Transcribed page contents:
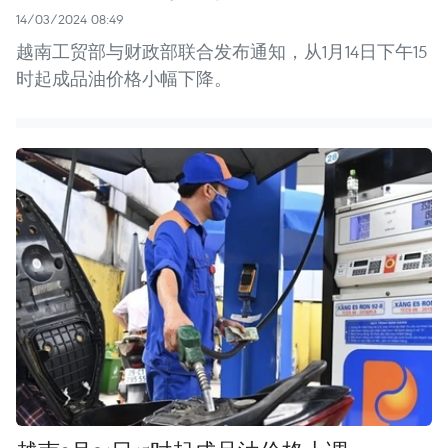
14/03/2024 08:49
越南工贸部与财政部联合发布通知，从1月14日下午15
时起成品油价格小幅下降。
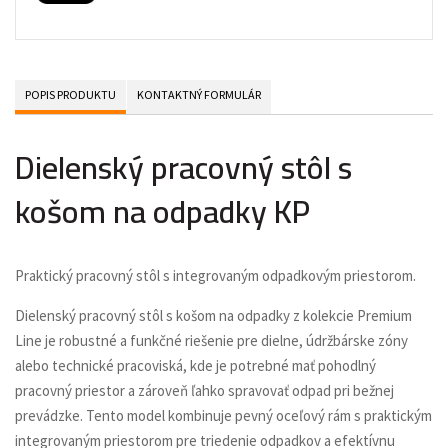
POPIS PRODUKTU
KONTAKTNÝ FORMULÁR
Dielenský pracovný stôl s
košom na odpadky KP
Praktický pracovný stôl s integrovaným odpadkovým priestorom.
Dielenský pracovný stôl s košom na odpadky z kolekcie Premium
Line je robustné a funkčné riešenie pre dielne, údržbárske zóny
alebo technické pracoviská, kde je potrebné mať pohodlný
pracovný priestor a zároveň ľahko spravovať odpad pri bežnej
prevádzke. Tento model kombinuje pevný oceľový rám s praktickým
integrovaným priestorom pre triedenie odpadkov a efektívnu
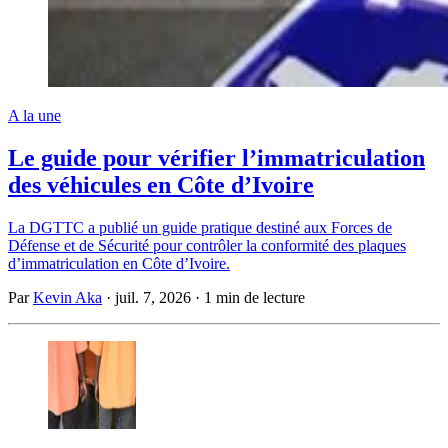
A la une
Le guide pour vérifier l’immatriculation
des véhicules en Côte d’Ivoire
La DGTTC a publié un guide pratique destiné aux Forces de
Défense et de Sécurité pour contrôler la conformité des plaques
d’immatriculation en Côte d’Ivoire.
Par
Kevin Aka
·
juil. 7, 2026
·
1 min de lecture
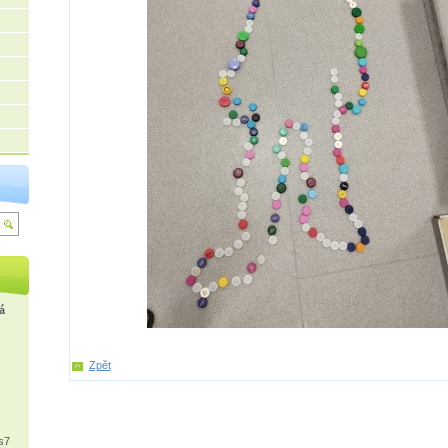
á
Zpět
s7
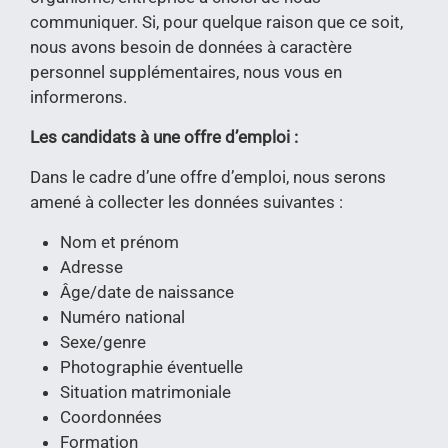
communiquer. Si, pour quelque raison que ce soit,
nous avons besoin de données à caractère
personnel supplémentaires, nous vous en
informerons.
Les candidats à une offre d’emploi :
Dans le cadre d’une offre d’emploi, nous serons
amené à collecter les données suivantes :
Nom et prénom
Adresse
Âge/date de naissance
Numéro national
Sexe/genre
Photographie éventuelle
Situation matrimoniale
Coordonnées
Formation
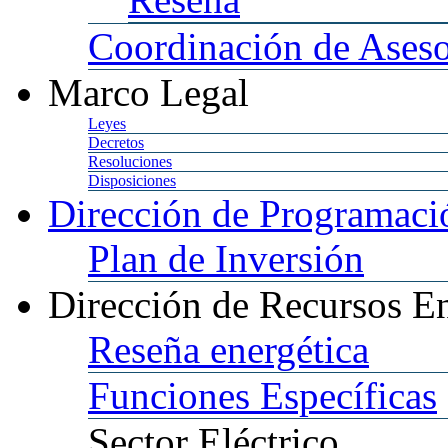
Coordinación
de Aseso
Marco
Legal
Leyes
Decretos
Resoluciones
Disposiciones
Dirección
de Programació
Plan
de Inversión
Dirección
de Recursos En
Reseña
energética
Funciones
Específicas
Sector
Eléctrico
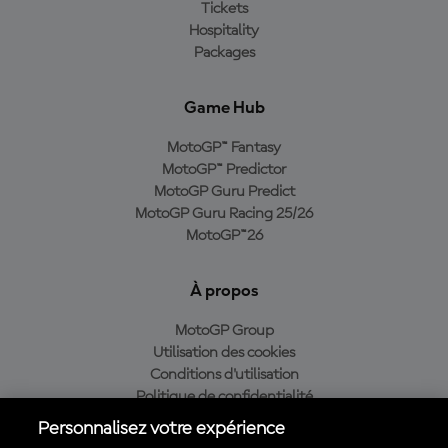
Tickets
Hospitality
Packages
Game Hub
MotoGP™ Fantasy
MotoGP™ Predictor
MotoGP Guru Predict
MotoGP Guru Racing 25/26
MotoGP™26
À propos
MotoGP Group
Utilisation des cookies
Conditions d'utilisation
Politique de confidentialité
Politique d’achat
Personnalisez votre expérience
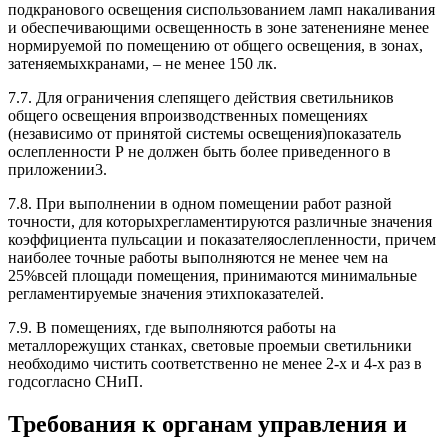
подкранового освещения сиспользованием ламп накаливания
и обеспечивающими освещенность в зоне затененияне менее
нормируемой по помещению от общего освещения, в зонах,
затеняемыхкранами, – не менее 150 лк.
7.7. Для ограничения слепящего действия светильников
общего освещения впроизводственных помещениях
(независимо от принятой системы освещения)показатель
ослепленности Р не должен быть более приведенного в
приложении3.
7.8. При выполнении в одном помещении работ разной
точности, для которыхрегламентируются различные значения
коэффициента пульсации и показателяослепленности, причем
наиболее точные работы выполняются не менее чем на
25%всей площади помещения, принимаются минимальные
регламентируемые значения этихпоказателей.
7.9. В помещениях, где выполняются работы на
металлорежущих станках, световые проемыи светильники
необходимо чистить соответственно не менее 2-х и 4-х раз в
годсогласно СНиП.
Требования к органам управления и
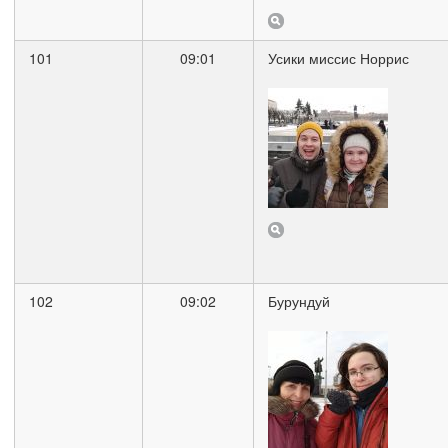
101
09:01
Усики миссис Норрис
102
09:02
Бурундуй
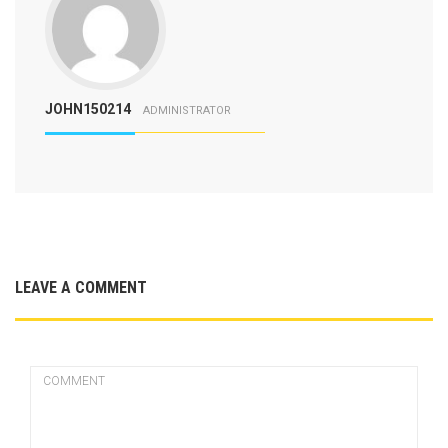
JOHN150214
ADMINISTRATOR
LEAVE A COMMENT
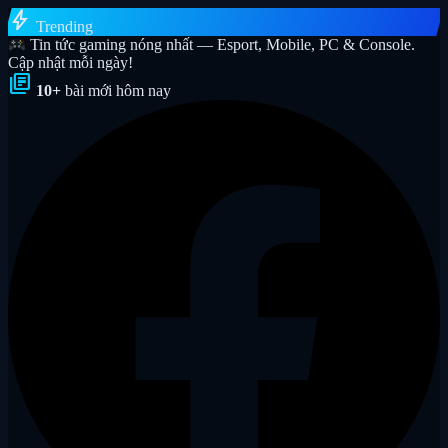
bolt
Trending
Tin tức gaming nóng nhất — Esport, Mobile, PC & Console.
Cập nhật mỗi ngày!
library_books
10+
bài mới hôm nay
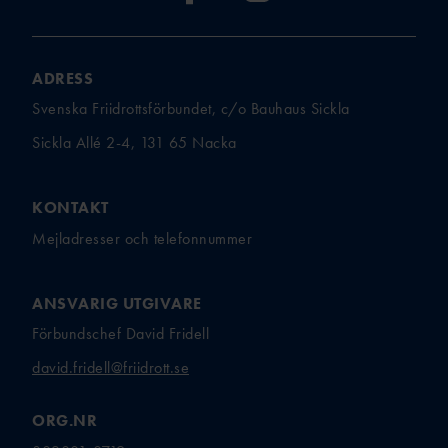
ADRESS
Svenska Friidrottsförbundet, c/o Bauhaus Sickla
Sickla Allé 2-4, 131 65 Nacka
KONTAKT
Mejladresser och telefonnummer
ANSVARIG UTGIVARE
Förbundschef David Fridell
david.fridell@friidrott.se
ORG.NR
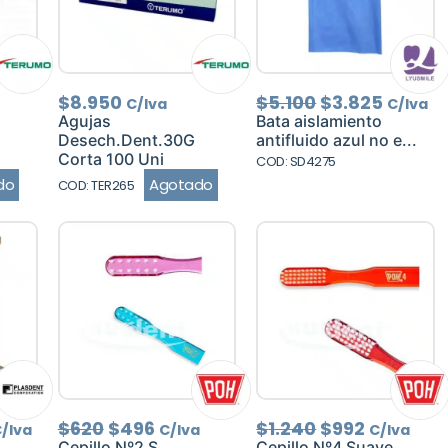
El
El
$
8.950
$
5.100
$
3.825
C/Iva
C/Iva
precio
precio
Agujas
Bata aislamiento
original
actual
Desech.Dent.30G
antifluido azul no e...
era:
es:
Corta 100 Uni
COD: SD4275
$5.100.
$3.825
do
Agotado
COD: TER265
l
El
El
El
El
$
620
$
496
$
1.240
$
992
/Iva
C/Iva
C/Iva
recio
precio
precio
precio
precio
Cepillo Nº2 S.
Cepillo Nº4 Suave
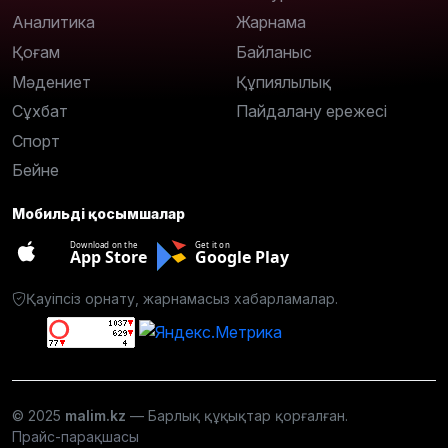
Аналитика
Жарнама
Қоғам
Байланыс
Мәдениет
Құпиялылық
Сұхбат
Пайдалану ережесі
Спорт
Бейне
Мобильді қосымшалар
Download on the
Get it on
App Store
Google Play
Қауіпсіз орнату, жарнамасыз хабарламалар.
© 2025
malim.kz
— Барлық құқықтар қорғалған.
Прайс-парақшасы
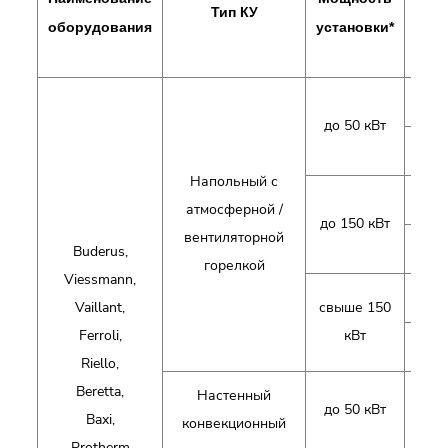
Тип КУ
Топ
оборудования
установки*
г
до 50 кВт
диз
Напольный с
г
атмосферной /
до 150 кВт
вентиляторной
диз
Buderus,
горелкой
Viessmann,
г
Vaillant,
свыше 150
Ferroli,
кВт
диз
Riello,
Beretta,
Настенный
га
до 50 кВт
Baxi,
конвекционный
эле
Protherm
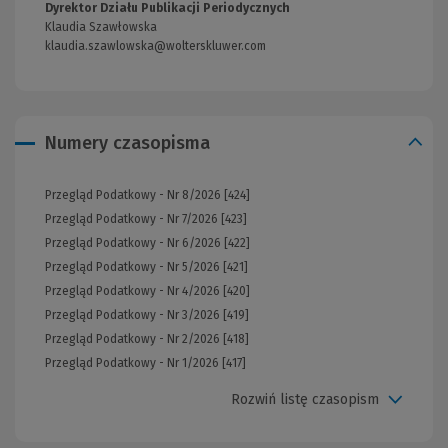
innej
Dyrektor Działu Publikacji Periodycznych
strony)
Klaudia Szawłowska
klaudia.szawlowska@wolterskluwer.com
Numery czasopisma
Przegląd Podatkowy - Nr 8/2026 [424]
Przegląd Podatkowy - Nr 7/2026 [423]
Przegląd Podatkowy - Nr 6/2026 [422]
Przegląd Podatkowy - Nr 5/2026 [421]
Przegląd Podatkowy - Nr 4/2026 [420]
Przegląd Podatkowy - Nr 3/2026 [419]
Przegląd Podatkowy - Nr 2/2026 [418]
Przegląd Podatkowy - Nr 1/2026 [417]
Rozwiń listę czasopism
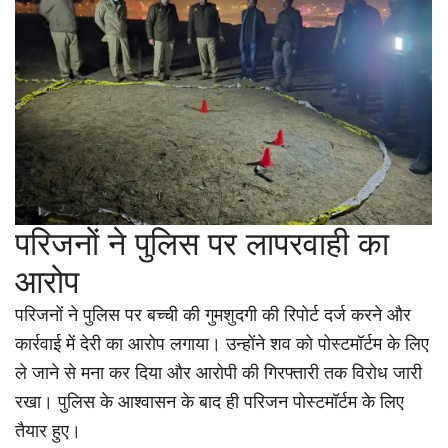
परिजनों ने पुलिस पर लापरवाही का
आरोप
परिजनों ने पुलिस पर बच्ची की गुमशुदगी की रिपोर्ट दर्ज करने और
कार्रवाई में देरी का आरोप लगाया। उन्होंने शव को पोस्टमॉर्टम के लिए
ले जाने से मना कर दिया और आरोपी की गिरफ्तारी तक विरोध जारी
रखा। पुलिस के आश्वासन के बाद ही परिजन पोस्टमॉर्टम के लिए
तैयार हुए।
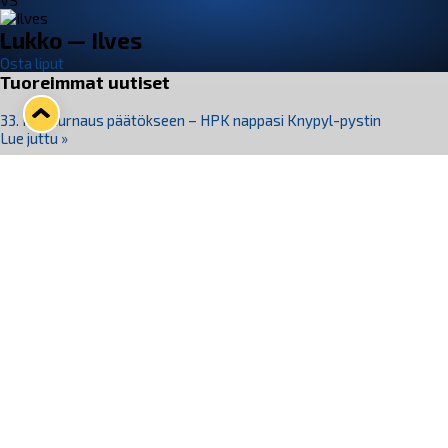
VS
Lukko — Ilves
Osta liput
Tuoreimmat uutiset
33. Pitsiturnaus päätökseen – HPK nappasi Knypyl-pystin
Lue juttu »
Otteluliput juhlakaudelle 26–27 nyt myynnissä!
Lue juttu »
Kiekko-Espoo voittaa historian ensimmäisen naisten
Pitsiturnauksen
Lue juttu »
Pitsiturnauksen päiväliput on loppuunmyyty – Pitsitunnelmaan
pääset myös Marina Vistan terassilla
Lue juttu »
Lukko ja pirkanmaalainen vaatevalmistaja Nousu yhteistyöhön
Lue juttu »
Seuraa Lukkoa somessa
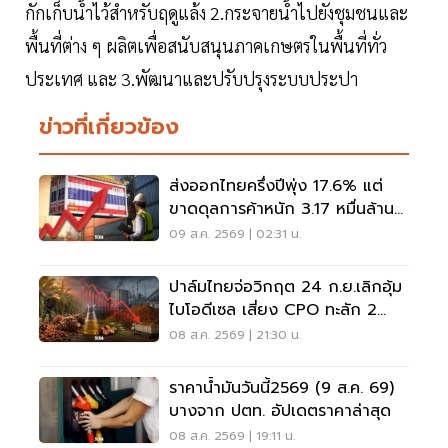
กักเก็บน้ำไว้สำหรับฤดูแล้ง 2.กระจายน้ำไปยังชุมชนและ
พื้นที่ต่าง ๆ ผลิตเพื่อสนับสนุนภาคเกษตรในพื้นที่ทั่ว
ประเทศ และ 3.พัฒนาและปรับปรุงระบบประปา
ข่าวที่เกี่ยวข้อง
ส่งออกไทยครึ่งปีพุ่ง 17.6% แต่
ขาดดุลการค้าหนัก 3.17 หมื่นล้าน
ดอลลาร์
09 ส.ค. 2569 | 02:31 น.
ปาล์มไทยจ่อวิกฤต 24 ก.ย.เลิกอุ้ม
ไบโอดีเซล เสี่ยง CPO ทะลัก 2
ล้านตัน
08 ส.ค. 2569 | 21:30 น.
ราคาน้ำมันวันนี้2569 (9 ส.ค. 69)
บางจาก ปตท. อัปเดตราคาล่าสุด
08 ส.ค. 2569 | 19:11 น.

Problem details: Work through the entries, filtering for the string "offre", and copy each line that holds it.

Expected output:
Les candidats à une offre d’emploi :
Dans le cadre d’une offre d’emploi, nous serons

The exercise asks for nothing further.